Christianity didn’t poison Eros. Adam and Eve did by eating the forbidden fruit. Sin and guilt remind us eros didn’t die but it’s disfigured. It’s not ruined as Nietzsche claimed. Eros can be redeemed as it’s both/and—a virtue since God created it while a vice since we corrupted it.
Churches teaching gospels of sin management have difficulty with both/and. They imagine the gospel story starts in Genesis 3 (the fall). They imagine our sexual desires are completely corrupted. Eros is only a vice, not a virtue, poisoning eros with nothing but guilt and sin.
Older church traditions start the gospel story in Genesis 1:1. God creates the natural world that he calls “good.” On the sixth day he creates human beings the he calls “very good.” Human desires, including eros, are inherently very good. Pope Benedict XVI reminded us of this, as did Pope John Paul II before him in the Theology of the Body. Both took seriously how eros is rooted in creation and actually serves as the apex of human nature.[2]
Which brings us back to U2 lead singer Bono and the higher literacy.
This past November the New York Times Book Review featured an interview with Bono. The paper asked Bono what kinds of books he enjoys reading, beginning with what’s on his night stand. Two books. The first is Anne Enright’s “The Pleasure of Eliza Lynch.” I haven’t read it but I gather it opens with some rather graphic sex. And Bono admits “It’s a lot of what I like and don’t.” Both/and.
Both/and depicts discernment, which comes from the second book Bono says is never off his night stand. The Bible. Bono enjoys reading The Message, a paraphrase of the Bible by the late Eugene Peterson. It too has some rather graphic sex scenes, including illicit sex and even rape. In my experience, I found most Christians try to avoid imagining what’s happening in these passages. They’ve drunk the poison. Eros is bad, a vice. So they steer clear of fiction like Graham Greene’s The End of The Affair which features some steamy eros.
What a loss. In describing the Song of Songs, Pope Gregory the Great (A.D. 540 – 604) wrote, “kisses are mentioned, breasts are mentioned, cheeks are mentioned, loins are mentioned.” These words paint “holy pictures” which “are not for mockery or laughter” but, rather, “to incite us to holy loving.” The gospel is a holy love story told in our body, especially in our sexual desires. Eros is designed to incite us to holy loving.
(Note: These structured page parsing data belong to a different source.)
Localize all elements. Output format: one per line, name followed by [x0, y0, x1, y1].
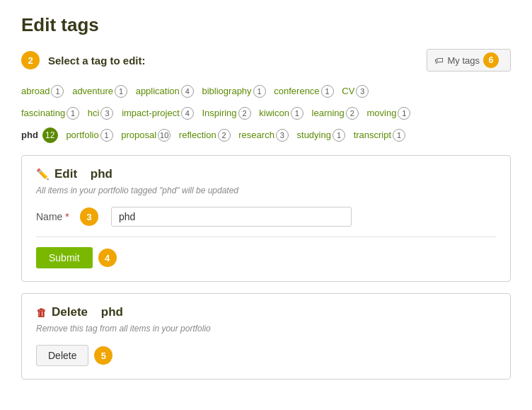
- tag-hci-count: 3: [100, 107, 113, 120]
- tag-icon: 🏷: [434, 55, 444, 66]
- tag-reflection-count: 2: [218, 129, 231, 142]
- tag-inspiring-count: 2: [238, 107, 251, 120]
- tag-learning-count: 2: [346, 107, 359, 120]
- tag-adventure[interactable]: adventure: [72, 86, 113, 96]
- edit-section-subtitle: All items in your portfolio tagged "phd"…: [36, 186, 496, 195]
- tag-research-count: 3: [276, 129, 289, 142]
- tag-fascinating[interactable]: fascinating: [21, 108, 65, 118]
- delete-button[interactable]: Delete: [36, 345, 88, 366]
- tags-list: abroad1 adventure1 application4 bibliogr…: [21, 80, 511, 145]
- required-indicator: *: [65, 211, 69, 222]
- tag-application[interactable]: application: [136, 86, 180, 96]
- tag-transcript-count: 1: [393, 129, 405, 142]
- edit-section-heading: ✏️ Edit phd: [36, 167, 496, 181]
- tag-abroad-count: 1: [51, 85, 64, 98]
- tag-fascinating-count: 1: [66, 107, 79, 120]
- tag-conference[interactable]: conference: [274, 86, 319, 96]
- page-title: Edit tags: [21, 14, 511, 36]
- tag-portfolio-count: 1: [100, 129, 113, 142]
- tag-research[interactable]: research: [238, 130, 274, 140]
- delete-section: 🗑 Delete phd Remove this tag from all it…: [21, 293, 511, 380]
- pencil-icon: ✏️: [36, 168, 50, 181]
- submit-button[interactable]: Submit: [36, 247, 93, 268]
- tag-transcript[interactable]: transcript: [354, 130, 391, 140]
- tag-impact-project-count: 4: [181, 107, 194, 120]
- edit-heading-tagname: phd: [91, 167, 112, 181]
- tag-adventure-count: 1: [115, 85, 127, 98]
- delete-section-subtitle: Remove this tag from all items in your p…: [36, 324, 496, 334]
- name-input[interactable]: [111, 207, 352, 227]
- my-tags-button[interactable]: 🏷 My tags 6: [427, 49, 511, 72]
- tag-cv-count: 3: [356, 85, 369, 98]
- tag-bibliography-count: 1: [253, 85, 266, 98]
- tag-proposal[interactable]: proposal: [121, 130, 156, 140]
- tag-kiwicon[interactable]: kiwicon: [259, 108, 289, 118]
- trash-icon: 🗑: [36, 307, 47, 319]
- tag-kiwicon-count: 1: [291, 107, 303, 120]
- step-5-badge: 5: [94, 346, 112, 365]
- tag-abroad[interactable]: abroad: [21, 86, 50, 96]
- tag-impact-project[interactable]: impact-project: [122, 108, 180, 118]
- step-6-badge: 6: [483, 52, 499, 68]
- tag-moving-count: 1: [398, 107, 410, 120]
- tag-hci[interactable]: hci: [88, 108, 100, 118]
- tag-moving[interactable]: moving: [366, 108, 396, 118]
- tag-cv[interactable]: CV: [342, 86, 354, 96]
- tag-studying[interactable]: studying: [297, 130, 331, 140]
- tag-bibliography[interactable]: bibliography: [202, 86, 251, 96]
- select-label: Select a tag to edit:: [48, 55, 146, 67]
- step-3-badge: 3: [80, 207, 98, 226]
- edit-heading-prefix: Edit: [54, 167, 77, 181]
- tag-portfolio[interactable]: portfolio: [66, 130, 98, 140]
- tag-reflection[interactable]: reflection: [179, 130, 216, 140]
- delete-section-heading: 🗑 Delete phd: [36, 305, 496, 319]
- step-2-badge: 2: [21, 51, 40, 69]
- delete-heading-tagname: phd: [101, 305, 123, 319]
- tag-phd-active: phd: [21, 130, 38, 140]
- tag-learning[interactable]: learning: [312, 108, 345, 118]
- tag-proposal-count: 10: [158, 129, 170, 142]
- step-4-badge: 4: [98, 249, 117, 267]
- delete-heading-prefix: Delete: [52, 305, 88, 319]
- tag-conference-count: 1: [321, 85, 334, 98]
- tag-phd-count: 12: [42, 127, 58, 143]
- edit-section: ✏️ Edit phd All items in your portfolio …: [21, 155, 511, 282]
- name-label: Name *: [36, 211, 71, 222]
- tag-inspiring[interactable]: Inspiring: [202, 108, 236, 118]
- my-tags-label: My tags: [447, 55, 480, 66]
- tag-application-count: 4: [181, 85, 194, 98]
- tag-studying-count: 1: [332, 129, 345, 142]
I sense Bono gets some of this. He reads widely since the heavens and the earth comprise a wide subject field. Bono’s subject field includes poetry, economics, the Bible, history, biography, non-fiction, and fiction (some of which features eros). Good books on these subjects tell the truth about sexuality. Bono is reading some of these books. That’s why it seems to me the Irish rock star is enjoying the higher literacy.
[1] Walker Percy, Signposts in a Strange Land: Essays (Open Road Media, 2011), 251.
[2] These thoughts are taken from Chad Engelland’s column for The Dallas Morning News commemorating Benedict. Engelland is a professor of philosophy at the Rome campus of the University of Dallas.